(DIRECTIONS):
Count every line in the entries that contains "Android". Report that count alone.
Top of RECORDS PROVIDED
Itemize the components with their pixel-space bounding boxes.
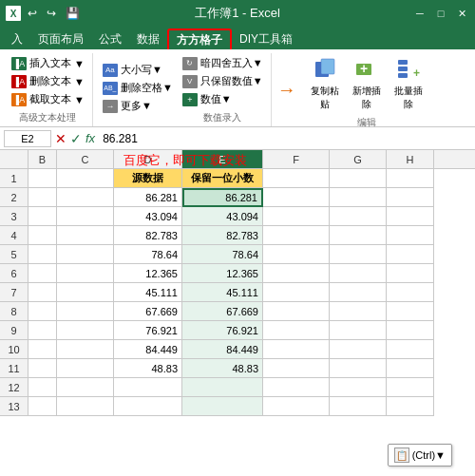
cell-e6[interactable]: 12.365 — [182, 264, 263, 283]
cell-b1[interactable] — [28, 169, 57, 188]
cell-b5[interactable] — [28, 245, 57, 264]
tab-diy[interactable]: DIY工具箱 — [232, 29, 300, 49]
cell-h10[interactable] — [387, 340, 434, 359]
cell-g4[interactable] — [330, 226, 387, 245]
maximize-button[interactable]: □ — [431, 6, 450, 21]
cell-b9[interactable] — [28, 321, 57, 340]
row-header-6[interactable]: 6 — [0, 264, 28, 283]
cell-c8[interactable] — [57, 302, 114, 321]
col-header-c[interactable]: C — [57, 150, 114, 168]
cell-reference[interactable] — [4, 130, 51, 147]
cell-h12[interactable] — [387, 378, 434, 397]
cell-h13[interactable] — [387, 397, 434, 416]
cell-g5[interactable] — [330, 245, 387, 264]
round-button[interactable]: ↻ 暗四舍五入▼ — [180, 55, 265, 71]
cell-e10[interactable]: 84.449 — [182, 340, 263, 359]
cell-d3[interactable]: 43.094 — [114, 207, 182, 226]
cell-f3[interactable] — [263, 207, 330, 226]
cell-c10[interactable] — [57, 340, 114, 359]
row-header-11[interactable]: 11 — [0, 359, 28, 378]
cell-e9[interactable]: 76.921 — [182, 321, 263, 340]
cell-b12[interactable] — [28, 378, 57, 397]
cell-c13[interactable] — [57, 397, 114, 416]
case-button[interactable]: Aa 大小写▼ — [101, 62, 175, 78]
cell-h6[interactable] — [387, 264, 434, 283]
tab-formula[interactable]: 公式 — [91, 29, 129, 49]
cell-f10[interactable] — [263, 340, 330, 359]
cell-e12[interactable] — [182, 378, 263, 397]
save-button[interactable]: 💾 — [63, 5, 83, 22]
insert-text-button[interactable]: ▐A 插入文本▼ — [10, 55, 86, 71]
cell-b2[interactable] — [28, 188, 57, 207]
formula-content[interactable]: 86.281 — [99, 130, 471, 147]
cell-g8[interactable] — [330, 302, 387, 321]
cell-e11[interactable]: 48.83 — [182, 359, 263, 378]
keep-value-button[interactable]: V 只保留数值▼ — [180, 73, 265, 89]
minimize-button[interactable]: ─ — [410, 6, 429, 21]
cell-g9[interactable] — [330, 321, 387, 340]
cell-f1[interactable] — [263, 169, 330, 188]
more-button[interactable]: → 更多▼ — [101, 98, 175, 114]
remove-space-button[interactable]: AB_ 删除空格▼ — [101, 80, 175, 96]
cell-d11[interactable]: 48.83 — [114, 359, 182, 378]
cancel-formula-button[interactable]: ✕ — [55, 131, 66, 146]
col-header-b[interactable]: B — [28, 150, 57, 168]
delete-text-button[interactable]: ▐A 删除文本▼ — [10, 73, 86, 89]
cell-f9[interactable] — [263, 321, 330, 340]
row-header-9[interactable]: 9 — [0, 321, 28, 340]
batch-button[interactable]: + 批量插除 — [390, 53, 428, 114]
cell-b7[interactable] — [28, 283, 57, 302]
insert-function-button[interactable]: fx — [86, 131, 95, 145]
cell-f13[interactable] — [263, 397, 330, 416]
cell-h11[interactable] — [387, 359, 434, 378]
cell-d6[interactable]: 12.365 — [114, 264, 182, 283]
cell-b11[interactable] — [28, 359, 57, 378]
cell-f7[interactable] — [263, 283, 330, 302]
undo-button[interactable]: ↩ — [25, 5, 40, 22]
cell-e2[interactable]: 86.281 — [182, 188, 263, 207]
new-insert-button[interactable]: + 新增插除 — [348, 53, 386, 114]
cell-c11[interactable] — [57, 359, 114, 378]
cell-h2[interactable] — [387, 188, 434, 207]
cell-e7[interactable]: 45.111 — [182, 283, 263, 302]
row-header-10[interactable]: 10 — [0, 340, 28, 359]
cell-f12[interactable] — [263, 378, 330, 397]
cell-e3[interactable]: 43.094 — [182, 207, 263, 226]
cell-d10[interactable]: 84.449 — [114, 340, 182, 359]
row-header-12[interactable]: 12 — [0, 378, 28, 397]
row-header-5[interactable]: 5 — [0, 245, 28, 264]
tab-insert[interactable]: 入 — [4, 29, 30, 49]
cell-c12[interactable] — [57, 378, 114, 397]
redo-button[interactable]: ↪ — [44, 5, 59, 22]
cell-g7[interactable] — [330, 283, 387, 302]
tab-ffgz[interactable]: 方方格子 — [167, 29, 232, 49]
cell-d9[interactable]: 76.921 — [114, 321, 182, 340]
col-header-g[interactable]: G — [330, 150, 387, 168]
close-button[interactable]: ✕ — [452, 6, 471, 21]
cell-h8[interactable] — [387, 302, 434, 321]
cell-c3[interactable] — [57, 207, 114, 226]
row-header-1[interactable]: 1 — [0, 169, 28, 188]
cell-g1[interactable] — [330, 169, 387, 188]
cell-f2[interactable] — [263, 188, 330, 207]
cell-h7[interactable] — [387, 283, 434, 302]
cell-d2[interactable]: 86.281 — [114, 188, 182, 207]
num-input-button[interactable]: + 数值▼ — [180, 91, 265, 107]
cell-e8[interactable]: 67.669 — [182, 302, 263, 321]
cell-b3[interactable] — [28, 207, 57, 226]
cell-g6[interactable] — [330, 264, 387, 283]
tab-page-layout[interactable]: 页面布局 — [30, 29, 91, 49]
cell-c2[interactable] — [57, 188, 114, 207]
cell-e1[interactable]: 保留一位小数 — [182, 169, 263, 188]
cell-c4[interactable] — [57, 226, 114, 245]
cell-h4[interactable] — [387, 226, 434, 245]
cell-e13[interactable] — [182, 397, 263, 416]
cell-b6[interactable] — [28, 264, 57, 283]
cell-b10[interactable] — [28, 340, 57, 359]
cell-d7[interactable]: 45.111 — [114, 283, 182, 302]
cell-f8[interactable] — [263, 302, 330, 321]
cell-f4[interactable] — [263, 226, 330, 245]
row-header-3[interactable]: 3 — [0, 207, 28, 226]
col-header-h[interactable]: H — [387, 150, 434, 168]
copy-paste-button[interactable]: 复制粘贴 — [306, 53, 344, 114]
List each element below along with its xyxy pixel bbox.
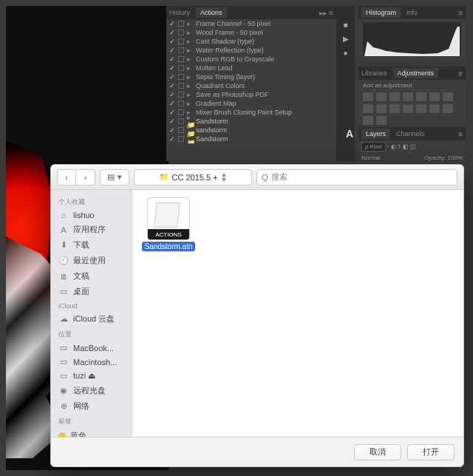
view-mode-button[interactable]: ▤ ▾ — [100, 169, 129, 186]
action-row[interactable]: ✓▸Water Reflection (type) — [166, 46, 336, 55]
action-row[interactable]: ✓▸Gradient Map — [166, 99, 336, 108]
dialog-toggle[interactable] — [178, 30, 184, 35]
adj-icon[interactable] — [363, 116, 373, 125]
adj-icon[interactable] — [443, 92, 453, 101]
tab-libraries[interactable]: Libraries — [361, 69, 387, 77]
dialog-toggle[interactable] — [178, 74, 184, 80]
search-field[interactable]: Q 搜索 — [256, 169, 457, 186]
dialog-toggle[interactable] — [178, 83, 184, 89]
tab-info[interactable]: Info — [406, 9, 418, 16]
adj-icon[interactable] — [363, 104, 373, 113]
sidebar-item[interactable]: ⬇下载 — [51, 237, 132, 253]
adj-icon[interactable] — [376, 104, 387, 113]
caret-icon[interactable]: ▸ 📁 — [187, 132, 193, 143]
adj-icon[interactable] — [416, 104, 426, 113]
filter-icon[interactable]: ◧ — [403, 143, 409, 150]
adj-icon[interactable] — [389, 104, 400, 113]
sidebar-item[interactable]: ▭Macintosh... — [51, 355, 132, 369]
check-icon[interactable]: ✓ — [169, 100, 175, 107]
caret-icon[interactable]: ▸ — [187, 73, 193, 81]
action-row[interactable]: ✓▸ 📁Sandstorm — [166, 135, 336, 143]
dialog-toggle[interactable] — [178, 101, 184, 106]
dialog-toggle[interactable] — [178, 47, 184, 53]
dialog-toggle[interactable] — [178, 56, 184, 62]
dialog-toggle[interactable] — [178, 118, 184, 124]
sidebar-tag[interactable]: 黄色 — [51, 428, 132, 437]
tab-actions[interactable]: Actions — [196, 7, 227, 18]
adj-icon[interactable] — [403, 92, 413, 101]
sidebar-item[interactable]: 🗎文稿 — [51, 268, 132, 284]
panel-menu-icon[interactable]: ≡ — [458, 69, 463, 78]
check-icon[interactable]: ✓ — [169, 64, 175, 72]
tab-adjustments[interactable]: Adjustments — [393, 68, 439, 78]
nav-forward-button[interactable]: › — [76, 169, 95, 186]
filter-icon[interactable]: ◫ — [410, 143, 416, 150]
filter-icon[interactable]: ◐ — [391, 143, 396, 150]
adj-icon[interactable] — [363, 92, 373, 101]
sidebar-item[interactable]: ▭MacBook... — [51, 341, 132, 355]
check-icon[interactable]: ✓ — [169, 135, 175, 143]
opacity-value[interactable]: 100% — [448, 154, 463, 161]
check-icon[interactable]: ✓ — [169, 91, 175, 98]
caret-icon[interactable]: ▸ — [187, 29, 193, 36]
layer-filter-kind[interactable]: ρ Kind — [361, 142, 386, 152]
action-row[interactable]: ✓▸Sepia Toning (layer) — [166, 72, 336, 81]
cancel-button[interactable]: 取消 — [354, 444, 401, 460]
sidebar-item[interactable]: ▭tuzi ⏏ — [51, 369, 132, 383]
panel-menu-icon[interactable]: ≡ — [458, 130, 463, 138]
tab-history[interactable]: History — [169, 9, 190, 16]
adj-icon[interactable] — [443, 104, 453, 113]
panel-collapse-icon[interactable]: ▸▸ ≡ — [319, 9, 333, 17]
action-row[interactable]: ✓▸Cast Shadow (type) — [166, 37, 336, 46]
check-icon[interactable]: ✓ — [169, 38, 175, 45]
check-icon[interactable]: ✓ — [169, 126, 175, 134]
action-row[interactable]: ✓▸Wood Frame - 50 pixel — [166, 28, 336, 37]
tab-histogram[interactable]: Histogram — [361, 7, 401, 18]
filter-icon[interactable]: ▫ — [387, 143, 389, 150]
dialog-toggle[interactable] — [178, 92, 184, 98]
dialog-toggle[interactable] — [178, 38, 184, 44]
sidebar-item[interactable]: ⌂lishuo — [51, 208, 132, 222]
caret-icon[interactable]: ▸ — [187, 64, 193, 72]
check-icon[interactable]: ✓ — [169, 47, 175, 54]
file-item[interactable]: ACTIONS Sandstorm.atn — [141, 197, 196, 251]
nav-back-button[interactable]: ‹ — [57, 169, 76, 186]
caret-icon[interactable]: ▸ — [187, 91, 193, 98]
check-icon[interactable]: ✓ — [169, 55, 175, 63]
dialog-toggle[interactable] — [178, 65, 184, 71]
sidebar-item[interactable]: 🕘最近使用 — [51, 253, 132, 268]
caret-icon[interactable]: ▸ — [187, 55, 193, 63]
adj-icon[interactable] — [429, 92, 440, 101]
check-icon[interactable]: ✓ — [169, 73, 175, 81]
adj-icon[interactable] — [403, 104, 413, 113]
caret-icon[interactable]: ▸ — [187, 38, 193, 45]
filter-icon[interactable]: T — [398, 143, 401, 150]
check-icon[interactable]: ✓ — [169, 82, 175, 89]
sidebar-item[interactable]: ⊕网络 — [51, 398, 132, 414]
action-row[interactable]: ✓▸Frame Channel - 50 pixel — [166, 19, 336, 28]
sidebar-item[interactable]: ▭桌面 — [51, 284, 132, 299]
dialog-toggle[interactable] — [178, 127, 184, 133]
finder-content[interactable]: ACTIONS Sandstorm.atn — [132, 190, 463, 437]
stop-icon[interactable]: ■ — [343, 21, 347, 29]
open-button[interactable]: 打开 — [407, 444, 455, 460]
blend-mode-select[interactable]: Normal — [361, 154, 381, 161]
panel-menu-icon[interactable]: ≡ — [458, 9, 463, 17]
check-icon[interactable]: ✓ — [169, 20, 175, 27]
dialog-toggle[interactable] — [178, 136, 184, 142]
action-row[interactable]: ✓▸Molten Lead — [166, 64, 336, 72]
check-icon[interactable]: ✓ — [169, 109, 175, 116]
adj-icon[interactable] — [389, 92, 400, 101]
sidebar-item[interactable]: A应用程序 — [51, 222, 132, 237]
adj-icon[interactable] — [376, 92, 387, 101]
adj-icon[interactable] — [416, 92, 426, 101]
caret-icon[interactable]: ▸ — [187, 82, 193, 89]
sidebar-item[interactable]: ◉远程光盘 — [51, 383, 132, 398]
tab-layers[interactable]: Layers — [361, 129, 390, 139]
check-icon[interactable]: ✓ — [169, 118, 175, 125]
caret-icon[interactable]: ▸ — [187, 20, 193, 27]
check-icon[interactable]: ✓ — [169, 29, 175, 36]
character-panel-icon[interactable]: A — [346, 128, 353, 140]
adj-icon[interactable] — [429, 104, 440, 113]
dialog-toggle[interactable] — [178, 109, 184, 115]
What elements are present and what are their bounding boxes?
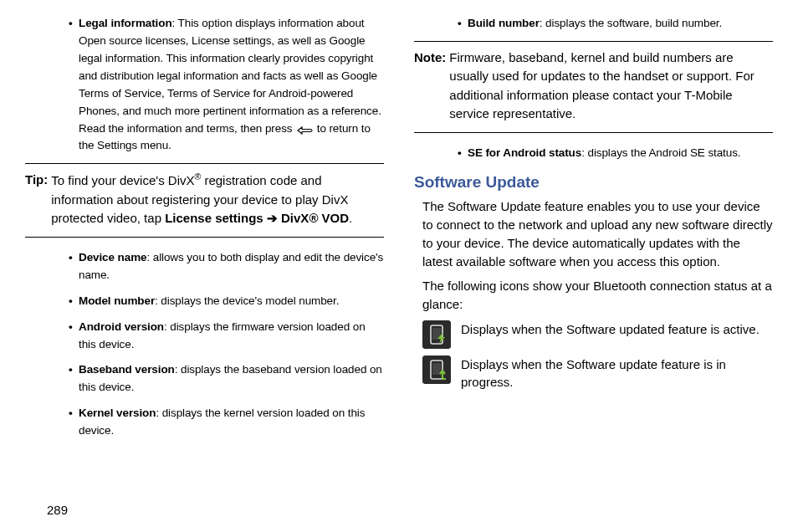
tip-body: To find your device's DivX® registration…: [51, 171, 384, 228]
bullet-list-bottom: Device name: allows you to both display …: [25, 249, 384, 440]
text-model-number: : displays the device's model number.: [155, 294, 339, 307]
icon-row-progress: Displays when the Software update featur…: [414, 356, 773, 391]
text-legal-2a: Read the information and terms, then pre…: [79, 122, 295, 135]
label-se-android: SE for Android status: [468, 146, 581, 159]
tip-body-4: .: [349, 211, 352, 225]
heading-software-update: Software Update: [414, 171, 773, 195]
label-kernel-version: Kernel version: [79, 407, 156, 419]
item-build-number: Build number: displays the software, bui…: [468, 15, 773, 33]
item-baseband-version: Baseband version: displays the baseband …: [79, 361, 384, 396]
note-body: Firmware, baseband, kernel and build num…: [449, 49, 773, 124]
tip-body-3: License settings ➔ DivX® VOD: [165, 211, 349, 225]
label-baseband-version: Baseband version: [79, 363, 175, 376]
icon-row-active: Displays when the Software updated featu…: [414, 320, 773, 349]
label-device-name: Device name: [79, 251, 146, 263]
right-column: Build number: displays the software, bui…: [414, 15, 773, 448]
item-android-version: Android version: displays the firmware v…: [79, 319, 384, 354]
label-build-number: Build number: [468, 17, 540, 29]
item-kernel-version: Kernel version: displays the kernel vers…: [79, 405, 384, 440]
software-update-progress-icon: [422, 356, 451, 384]
bullet-list-top: Legal information: This option displays …: [25, 15, 384, 155]
item-legal-information: Legal information: This option displays …: [79, 15, 384, 155]
tip-body-1: To find your device's DivX: [51, 173, 194, 187]
bullet-list-se: SE for Android status: displays the Andr…: [414, 145, 773, 162]
text-build-number: : displays the software, build number.: [540, 17, 722, 29]
content-columns: Legal information: This option displays …: [25, 15, 773, 448]
note-block: Note: Firmware, baseband, kernel and bui…: [414, 41, 773, 133]
software-update-active-icon: [422, 320, 451, 349]
tip-block: Tip: To find your device's DivX® registr…: [25, 163, 384, 238]
bullet-list-build: Build number: displays the software, bui…: [414, 15, 773, 33]
label-model-number: Model number: [79, 294, 155, 307]
text-se-android: : displays the Android SE status.: [581, 146, 740, 159]
icon-text-progress: Displays when the Software update featur…: [461, 356, 773, 391]
left-column: Legal information: This option displays …: [25, 15, 384, 448]
page-number: 289: [47, 503, 68, 517]
back-icon: [295, 124, 314, 134]
para-software-update-2: The following icons show your Bluetooth …: [414, 277, 773, 314]
text-legal-1: : This option displays information about…: [79, 17, 381, 117]
item-se-android: SE for Android status: displays the Andr…: [468, 145, 773, 162]
label-legal: Legal information: [79, 17, 172, 29]
icon-text-active: Displays when the Software updated featu…: [461, 320, 760, 338]
item-device-name: Device name: allows you to both display …: [79, 249, 384, 284]
para-software-update-1: The Software Update feature enables you …: [414, 197, 773, 270]
note-label: Note:: [414, 49, 449, 124]
tip-label: Tip:: [25, 171, 51, 228]
label-android-version: Android version: [79, 320, 164, 333]
item-model-number: Model number: displays the device's mode…: [79, 293, 384, 310]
Bottom of RECORDS PROVIDED
(FINAL ANSWER):
6